Tunç, konuşmasını şöyle tamamladı:
"Evlilik, omuzlara yük değil, gözlere ışıltı olmalı. İnsan, hayat arkadaşını rakibi değil refiki görmeli. Kadının, nikahla erkeğin 'mülkiyetine girmiş' biri değil, ona 'emanet edilmiş' bir can olduğu unutulmamalı. Peygamberimiz kadının, erkeğin mülkiyetinde olmadığını şöyle vurgulamıştır: 'Kadınlar konusunda Allah’tan sakının (O’na hesap vereceğinizi unutmayın). Çünkü siz onları Allah’ın emaneti olarak aldınız ve Allah’ın adıyla (nikâh kıyarak) kendinize helâl kıldınız.' Kadına yönelik şiddetin yaygın olduğu bir topluma İslam mesajını getiren Allah Resûlü: 'Allah’ın kadın kullarına vurmayın! Eşlerini döven adamların sizin hayırlılarınız olduğunu sanmayın!'
O halde bir kadının tehdit edilmesi, zorla çalıştırılması, parasına el konulması, tartaklanması ya da yok sayılması İslam ahlakına uygun olmayan davranışlardandır. Ne şekilde olursa olsun şiddet, bir kadının; Kendini yalnız, çaresiz, yetersiz ve değersiz hissetmesine, özgüveninin zedelenmesine, utanç duymasına, sağlığının bozulup yaşama sevincini yitirmesine sebep olur. Problemlere çözüm odaklı yaklaşılmalı, eşe şefkatle, merhametle davranılmalıdır.

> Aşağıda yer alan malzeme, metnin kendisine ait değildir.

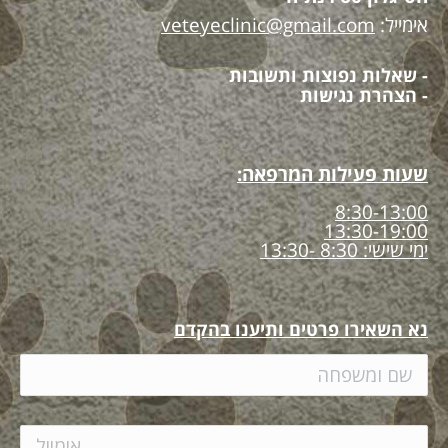
אימייל:
veteyeclinic@gmail.com
- שאלות נפוצות ותשובות
- הצהרת נגישות
שעות פעילות המרפאה:
8:30-13:00
13:30-19:00
ימי שישי: 8:30 -13:30
נא השאירו פרטים ותיענו בהקדם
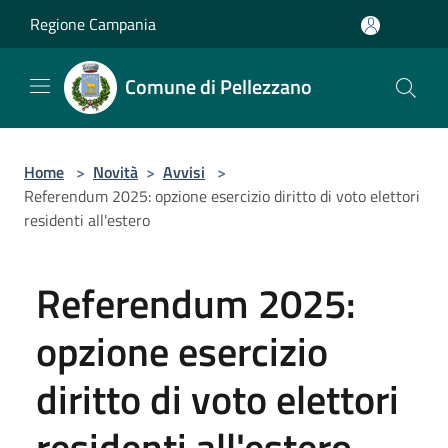
Salta al contenuto principale
Regione Campania
Comune di Pellezzano
Home
>
Novità
>
Avvisi
>
Referendum 2025: opzione esercizio diritto di voto elettori
residenti all'estero
Referendum 2025:
opzione esercizio
diritto di voto elettori
residenti all'estero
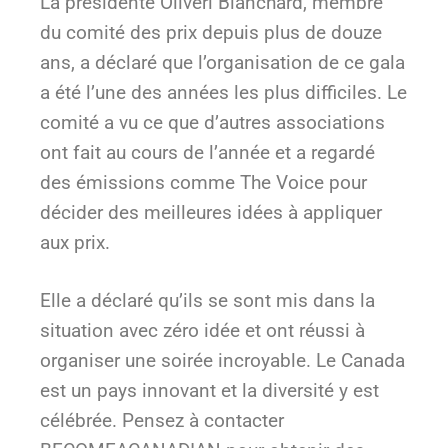
La présidente Oliveri Blanchard, membre
du comité des prix depuis plus de douze
ans, a déclaré que l’organisation de ce gala
a été l’une des années les plus difficiles. Le
comité a vu ce que d’autres associations
ont fait au cours de l’année et a regardé
des émissions comme The Voice pour
décider des meilleures idées à appliquer
aux prix.
Elle a déclaré qu’ils se sont mis dans la
situation avec zéro idée et ont réussi à
organiser une soirée incroyable. Le Canada
est un pays innovant et la diversité y est
célébrée. Pensez à contacter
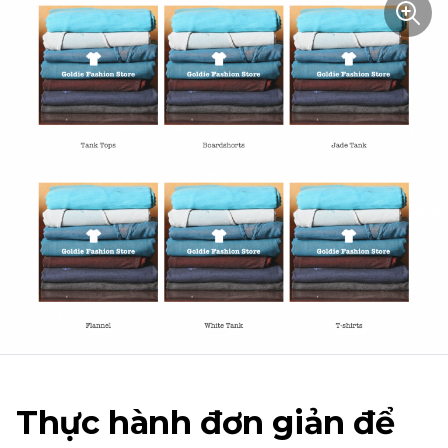
Thực hành đơn giản để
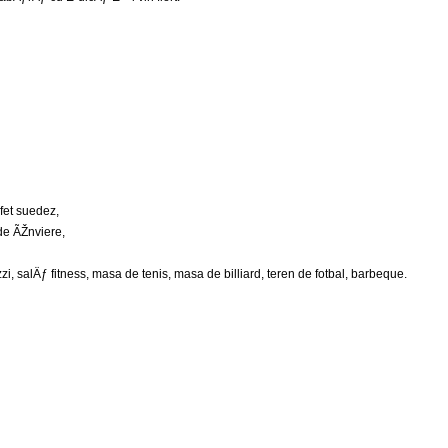
fet suedez,
e ÃŽnviere,
zzi, salÄƒ fitness, masa de tenis, masa de billiard, teren de fotbal, barbeque.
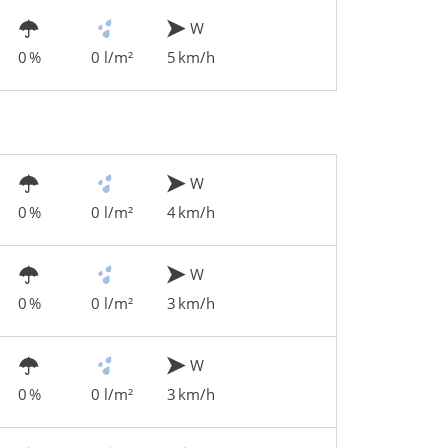
W
0 %
0 l/m²
5 km/h
W
0 %
0 l/m²
4 km/h
W
0 %
0 l/m²
3 km/h
W
0 %
0 l/m²
3 km/h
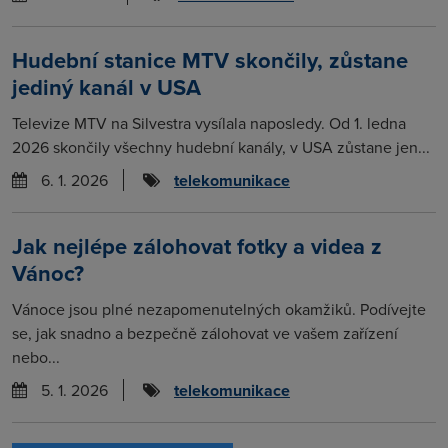
Hudební stanice MTV skončily, zůstane
jediný kanál v USA
Televize MTV na Silvestra vysílala naposledy. Od 1. ledna
2026 skončily všechny hudební kanály, v USA zůstane jen...
6. 1. 2026
telekomunikace
Jak nejlépe zálohovat fotky a videa z
Vánoc?
Vánoce jsou plné nezapomenutelných okamžiků. Podívejte
se, jak snadno a bezpečně zálohovat ve vašem zařízení
nebo...
5. 1. 2026
telekomunikace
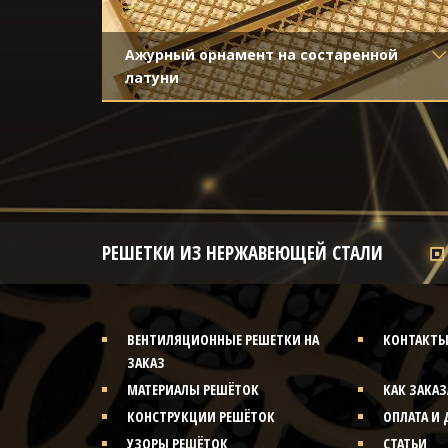
Ажурный орнамент на состаренной
латуни
Материал
- Латунь
йка
Отделка
- Старение с эффектом
затёртости
РЕШЕТКИ ИЗ НЕРЖАВЕЮЩЕЙ СТАЛИ
ВЕНТИЛЯЦИОННЫЕ РЕШЕТКИ НА
КОНТАКТ
ЗАКАЗ
МАТЕРИАЛЫ РЕШЁТОК
КАК ЗАКАЗ
КОНСТРУКЦИИ РЕШЁТОК
ОПЛАТА И 
УЗОРЫ РЕШЁТОК
СТАТЬИ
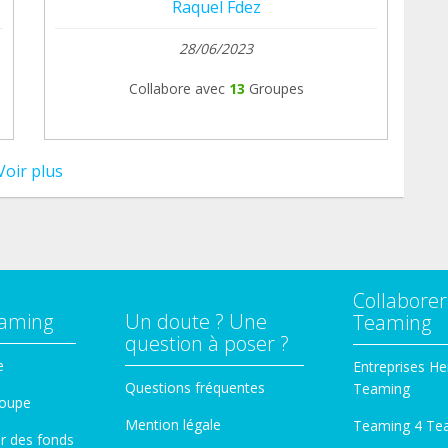
Raquel Fdez
28/06/2023
Collabore avec
13
Groupes
Voir plus
Collaborer
eaming
Un doute ? Une
Teaming
question à poser ?
e
Entreprises He
Questions fréquentes
Teaming
roupe
Mention légale
Teaming 4 Te
er des fonds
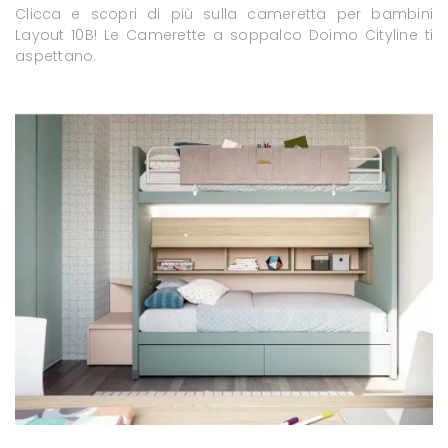
Clicca e scopri di più sulla cameretta per bambini
Layout 10B! Le Camerette a soppalco Doimo Cityline ti
aspettano.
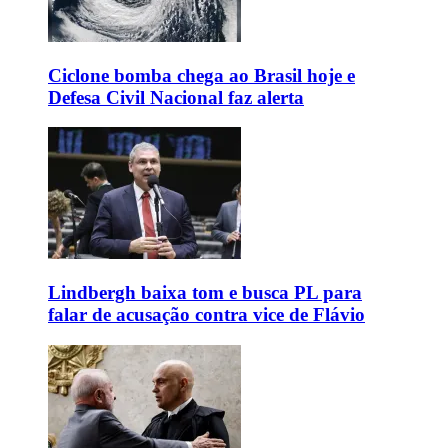
Ciclone bomba chega ao Brasil hoje e
Defesa Civil Nacional faz alerta
Lindbergh baixa tom e busca PL para
falar de acusação contra vice de Flávio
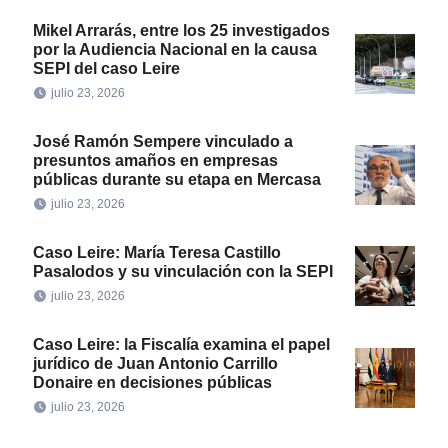
Mikel Arrarás, entre los 25 investigados
por la Audiencia Nacional en la causa
SEPI del caso Leire
julio 23, 2026
José Ramón Sempere vinculado a
presuntos amaños en empresas
públicas durante su etapa en Mercasa
julio 23, 2026
Caso Leire: María Teresa Castillo
Pasalodos y su vinculación con la SEPI
julio 23, 2026
Caso Leire: la Fiscalía examina el papel
jurídico de Juan Antonio Carrillo
Donaire en decisiones públicas
julio 23, 2026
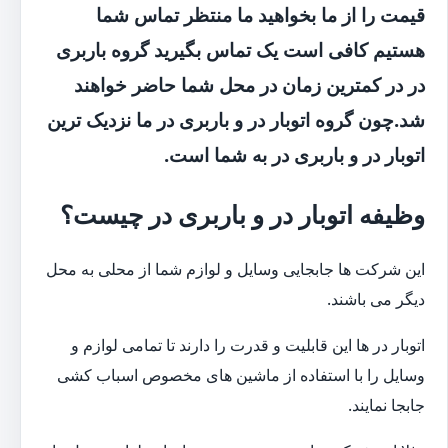
قیمت را از ما بخواهید ما منتظر تماس شما
هستیم کافی است یک تماس بگیرید گروه باربری
در در کمترین زمان در محل شما حاضر خواهند
شد.چون گروه اتوبار در و باربری در ما نزدیک ترین
اتوبار در و باربری در به شما است.
وظیفه اتوبار در و باربری در چیست؟
این شرکت ها جابجایی وسایل و لوازم شما از محلی به محل
دیگر می باشند.
اتوبار در ها این قابلیت و قدرت را دارند تا تمامی لوازم و
وسایل را با استفاده از ماشین های مخصوص اسباب کشی
جابجا نمایند.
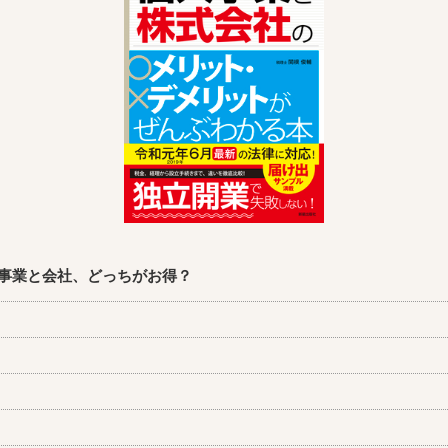
事業と会社、どっちがお得？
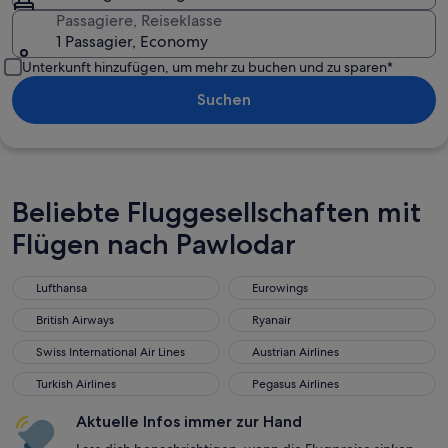
Passagiere, Reiseklasse
1 Passagier, Economy
Unterkunft hinzufügen, um mehr zu buchen und zu sparen*
Suchen
Beliebte Fluggesellschaften mit
Flügen nach Pawlodar
Lufthansa
Eurowings
Lufthansa
Eurowings
British Airways
Ryanair
British Airways
Ryanair
Swiss International Air Lines
Austrian Airlines
Swiss International Air Lines
Austrian Airlines
Turkish Airlines
Pegasus Airlines
Turkish Airlines
Pegasus Airlines
Aktuelle Infos immer zur Hand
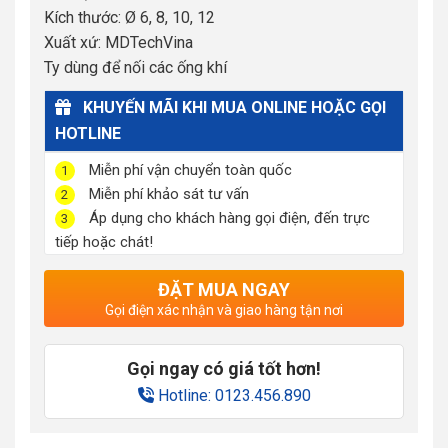
Kích thước: Ø 6, 8, 10, 12
Xuất xứ: MDTechVina
Ty dùng để nối các ống khí
KHUYẾN MÃI KHI MUA ONLINE HOẶC GỌI
HOTLINE
Miễn phí vận chuyển toàn quốc
1
Miễn phí khảo sát tư vấn
2
Áp dụng cho khách hàng gọi điện, đến trực
3
tiếp hoặc chát!
ĐẶT MUA NGAY
Gọi điện xác nhận và giao hàng tận nơi
Gọi ngay có giá tốt hơn!
Hotline: 0123.456.890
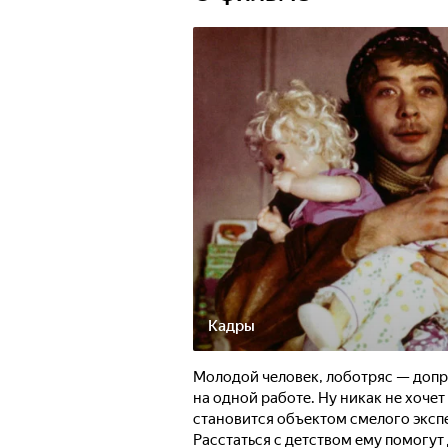
Кадры
Молодой человек, лоботряс — допр
на одной работе. Ну никак не хочет
становится объектом смелого экспе
Расстаться с детством ему помогут 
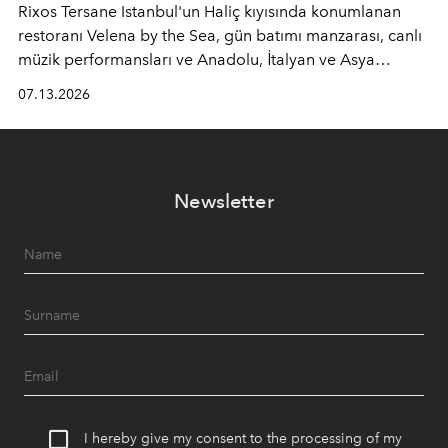
Rixos Tersane Istanbul'un Haliç kıyısında konumlanan
restoranı
Velena by the Sea
, gün batımı manzarası, canlı
müzik performansları ve Anadolu, İtalyan ve Asya
mutfaklarından ilham alan lezzetleriyle yaz boyunca
07.13.2026
İstanbul'un en özel buluşma noktalarından biri olmaya
devam ediyor.
Newsletter
I hereby give my consent to the processing of my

Şiddet kul hakkı ihlalidir. Yaş ve cinsiyet farkı gözetilmeksizin insan onurunu zedeleyen, itibarını sarsan, hatta canına kasteden şiddetin her türlüsü dinen, hukuken, ahlaken suçtur ve kul hakkı ihlalidir. Unutmayalım ki! Üzerimizde en çok hakkı bulunan kişiler, bize en çok emeği geçen, sevinçte ve kederde yanımızda olan aile fertlerimizdir. Maalesef farkında olmadan kırdığımız, üzdüğümüz ve helallik almayı ihmal ettiğimiz kişiler de onlardır.
Aile ve toplum huzuru için; fiziksel şiddet, sözlü şiddet, psikolojik şiddet, cinsel şiddet, duygusal şiddet, ekonomik şiddet, siber şiddetten uzak durulmalı, yalan, iftira, ağız dalaşı, küfür, hakaret, kötü söz, dedikodu, su-i zandan sakınılmalı, yersiz müdahale ve baskılardan kaçınılmalıdır."
Konferansa Dini Yüksek İhtisas Merkezi Müdürü Dr. Ahmet Temizkan, Kayseri İl Müftü Vekili Vedat Tekin, eğitim görevlileri ve kursiyerler katıldı.